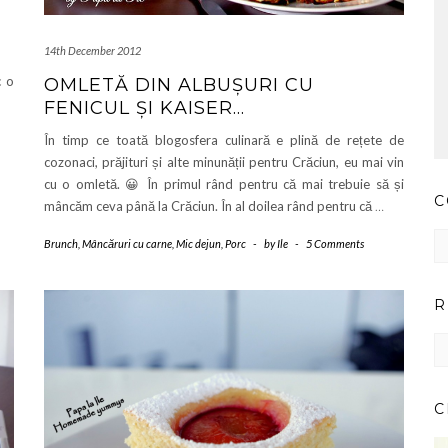
14th December 2012
c o
OMLETĂ DIN ALBUȘURI CU
FENICUL ȘI KAISER…
În timp ce toată blogosfera culinară e plină de rețete de
cozonaci, prăjituri și alte minunății pentru Crăciun, eu mai vin
cu o omletă. 😀 În primul rând pentru că mai trebuie să și
C
mâncăm ceva până la Crăciun. În al doilea rând pentru că
…
Co
Brunch
,
Mâncăruri cu carne
,
Mic dejun
,
Porc
-
by
Ile
-
5 Comments
pr
ar
R
RE
IM
PE
CA
C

|---|

Task brief: Retype each line above precisely, please. Skip anything that is a picture.

Result of the task:
14th December 2012
c o
OMLETĂ DIN ALBUȘURI CU
FENICUL ȘI KAISER…
În timp ce toată blogosfera culinară e plină de rețete de
cozonaci, prăjituri și alte minunății pentru Crăciun, eu mai vin
cu o omletă. 😀 În primul rând pentru că mai trebuie să și
C
mâncăm ceva până la Crăciun. În al doilea rând pentru că
…
Co
Brunch
,
Mâncăruri cu carne
,
Mic dejun
,
Porc
-
by
Ile
-
5 Comments
pr
ar
R
RE
IM
PE
CA
C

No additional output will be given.